The number one lesson I've learned is not to spawn threads unless there is a clear benefit to doing so. Even cheap threads are expensive when you have thousands of them around.

The number two lesson is to minimize contention or to avoid locking if you can.

Okay, so applying these lessons to sorting gives the following:

Split your big unsorted list by the number of available processors.
Spawn one thread per split that sorts them using your favourite sorting routine.
Merge pairs of result lists using Mergesort until you have no more results to merge.

(You will find this logic applied in the ParallelSorter method of Jigger.Parallel<T>).

Perfectionist Disclaimer

I do NOT claim that the source code provided has much merit as far as programming style goes. The sorting logic was extracted from a working class and placed in a test and benchmarking solution for the sole purpose of proving that it was worth doing. Memory consumption was taken into consideration but not to the detriment of performance.

Suggestions

However, having said that, if you have anything (con/de)structive to say, I'm all ears.

Source and Contributing

The zip contains the source, unit test and benchmarking files. I hope you have Visual Studio 2008, otherwise you will have to do some copy-pasting.

You will also find a set of results from my tests on my Dual Core notebook and on a Dual core, Dual processor server. I would be interested to hear from those of you that have other configurations. To add to the list, just install Ntime.

Using the Code

You will find many examples in the Parallel.Sort.Test.ParallelTester class. I have extracted what's pertinent and put it below:

//Initialise the collection
List<KeyValuePair<int, string>> stringDupesList= 
     new List<KeyValuePair<int, string>>(); 

// Load up a List of KeyValuePairs
ManyStringAdder(ref stringDupesList, 20);

//Initialise the Parallel sorter
Parallel<KeyValuePair<int, string>> parallelDo = 
     new Parallel<KeyValuePair<int, string>>(new KeyValueComparer<int, string>()); 

// And now you can sort using one of the 3 supplied 
// Sort using MergeSort. This one is a stable sort
stringDupesList = parallelDo.MergeSort(stringDupesList));

// This is the sort provided by Microsoft. 
// I've assumed it to be a derivative of QuickSort
stringDupesList = parallelDo.MSQuickSort(stringDupesList));

// This is my attempt at using the Logic from FastQuickSort with MergeSort. Not so good.
stringDupesList = parallelDo.MergeInsertionSort(stringDupesList));

Points of Interest

Building a solution that's worthy of being published as an article requires quite an effort. I had already benchmarked my sort with a console application, but when you need to show your results to others you have to be more formal and certain. For unit testing, I had already settled on Visual Studio 2008 but for micro benchmarking I had to do some research.

Micro-benchmarking

After a few days of rummaging around the interweb, wondering whether I should translate my own JavaScript profiler and checking to see if profiling tools could benchmark to the degree I require, I ended up with three 3^rd party candidates.
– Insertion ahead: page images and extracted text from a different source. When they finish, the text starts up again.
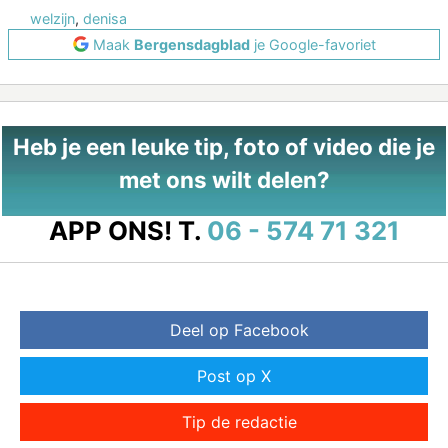
welzijn
,
denisa
Maak
Bergensdagblad
je Google-favoriet
Heb je een leuke tip, foto of video die je
met ons wilt delen?
APP ONS!
T.
06 - 574 71 321
Deel op Facebook
Post op X
Tip de redactie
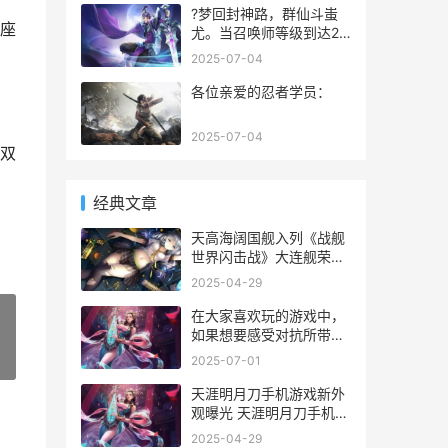
官方android和ios版本。
?梦回封神路，群仙斗蚩
座
游戏玩法整体借鉴了足球
尤。当召唤师等级到达22
经理的玩法设计。在目前
级，即可参与蚩尤复生玩
2025-07-04
版本的游戏中，随着玩家
法。在活动开启后，所有
等级的成长，可以
人共同与蚩尤战斗，根据
各位亲爱的忍者学员：
最终累计伤害进行排名。
活动奖励则根据召唤师在
2025-07-04
本次活动中的排名进行发
双
放。
经典文章
天高海阔国舰入列《战舰
世界闪击战》大连舰荣耀
登场 天高海阔怎么读
2025-04-29
在大家喜欢玩的游戏中，
如果想要感受对抗所带来
的紧张刺激感可选择wwe
»
2025-07-01
这一种类型的，也就是可
以展开摔跤的。那么wwe
天涯明月刀手机游戏新外
单机游戏在哪里下载呢？
观曝光 天涯明月刀手机壁
如果你在体验这种游戏的
纸 超高清
2025-04-29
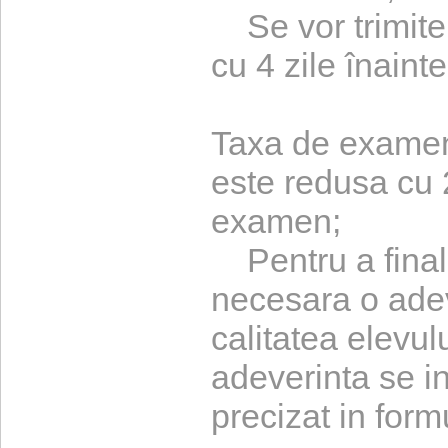
Se vor trimite
cu 4 zile înain
Taxa de examen 
este redusa cu 2
examen;
Pentru a finali
necesara o adeve
calitatea elevul
adeverinta se i
precizat in form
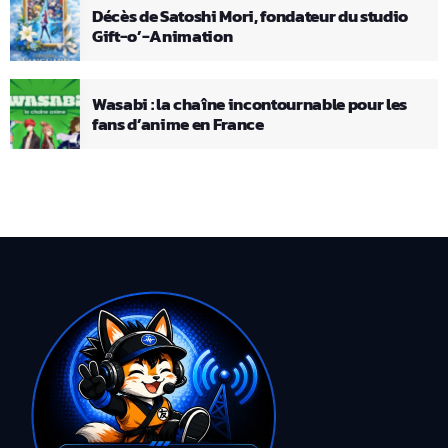
Décès de Satoshi Mori, fondateur du studio
Gift-o’-Animation
Wasabi : la chaîne incontournable pour les
fans d’anime en France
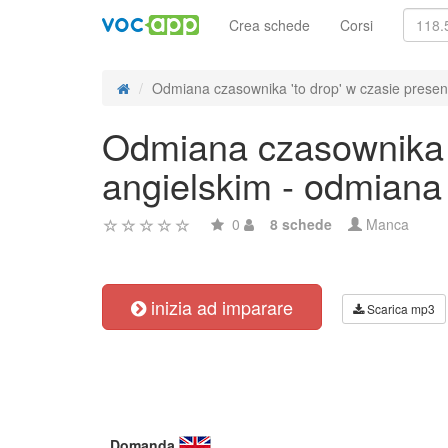
Crea schede
Corsi
Odmiana czasownika 'to drop' w czasie present
Odmiana czasownika '
angielskim - odmiana
0
8 schede
Manca
inizia ad imparare
Scarica mp3
Domanda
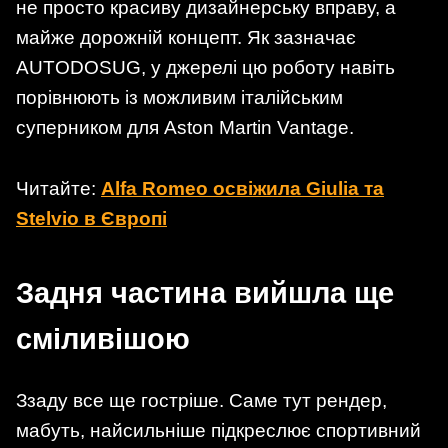
не просто красиву дизайнерську вправу, а
майже дорожній концепт. Як зазначає
AUTODOSUG, у джерелі цю роботу навіть
порівнюють із можливим італійським
суперником для Aston Martin Vantage.
Читайте:
Alfa Romeo освіжила Giulia та
Stelvio в Європі
Задня частина вийшла ще
сміливішою
Ззаду все ще гостріше. Саме тут рендер,
мабуть, найсильніше підкреслює спортивний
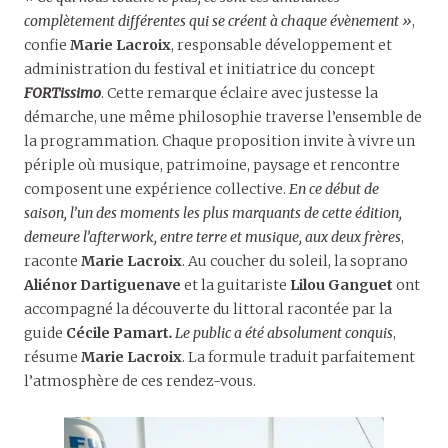
complètement différentes qui se créent à chaque évènement »
,
confie
Marie Lacroix
, responsable développement et
administration du festival et initiatrice du concept
FORTissimo
. Cette remarque éclaire avec justesse la
démarche, une même philosophie traverse l’ensemble de
la programmation. Chaque proposition invite à vivre un
périple où musique, patrimoine, paysage et rencontre
composent une expérience collective.
En ce début de
saison, l’un des moments les plus marquants de cette édition,
demeure l’afterwork, entre terre et musique, aux deux frères
,
raconte
Marie Lacroix
. Au coucher du soleil, la soprano
Aliénor Dartiguenave
et la guitariste
Lilou Ganguet
ont
accompagné la découverte du littoral racontée par la
guide
Cécile Pamart
.
Le public a été absolument conquis
,
résume
Marie Lacroix
. La formule traduit parfaitement
l’atmosphère de ces rendez-vous.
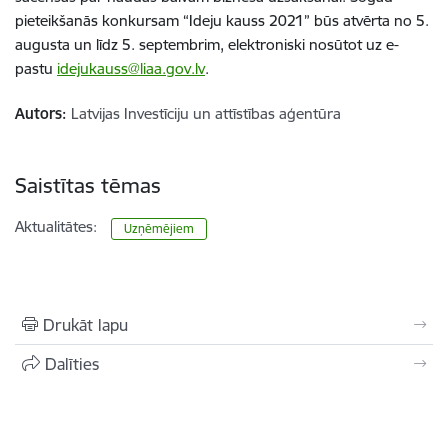
pieteikšanās konkursam “Ideju kauss 2021” būs atvērta no 5.
augusta un līdz 5. septembrim, elektroniski nosūtot uz e-
pastu
idejukauss@liaa.gov.lv
.
Autors:
Latvijas Investīciju un attīstības aģentūra
Saistītas tēmas
Aktualitātes:
Uzņēmējiem
Drukāt lapu
Dalīties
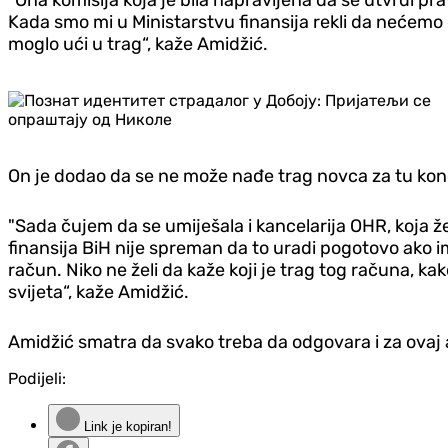
"Ona komisija koja je bila napravljena da se utvrdi pr
Kada smo mi u Ministarstvu finansija rekli da nećemo 
moglo ući u trag“, kaže Amidžić.
On je dodao da se ne može nađe trag novca za tu konc
"Sada čujem da se umiješala i kancelarija OHR, koja ž
finansija BiH nije spreman da to uradi pogotovo ako im
račun. Niko ne želi da kaže koji je trag tog računa, k
svijeta“, kaže Amidžić.
Amidžić smatra da svako treba da odgovara i za ovaj a
Podijeli:
Link je kopiran!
Nperf is a neglected but cool tool that provides graphs. Maybe part of Gallio ?
Ntime provides an nUnit interface, is feature full and was easy to implement
Microbenchmarking by Jon Skeet is C# source that you compile in your class

I went with NTime because I had little time to figure out the other candidates. Jon Skeet's tool provides a subset of the functionality in NTime and NPerf was temperamental to say the least. I still think I should translate my JavaScript profiler because it outputs to XML, ready to graph. But that's for another day.

Testing

The magic here is in what to test. I knew that my sort was running in production but I had never tested some obvious combinations of data types, values and thread count because my application never went near them. But, if you want other people to run your software, you are going to have to think about more uses for your code and test it. In the end, I spent half a day on the sort class and more than a week writing the tests and benchmarking in the hopes that I'll be able to re-use some of it in the future.

Thanks

In no particular order to:

NTime (by AdamSlosarski) for saving my time
Nick Taylor for being a sounding board
Kevin Fleming for inspiring usage of sound practices that I sometimes use
My wife for going with the flow
Ron Everett for not saying no when I said I wanted to write this article
Everyone else that I know

History

2009-03-05
- First release of Jigger.Parallel<T>.Sort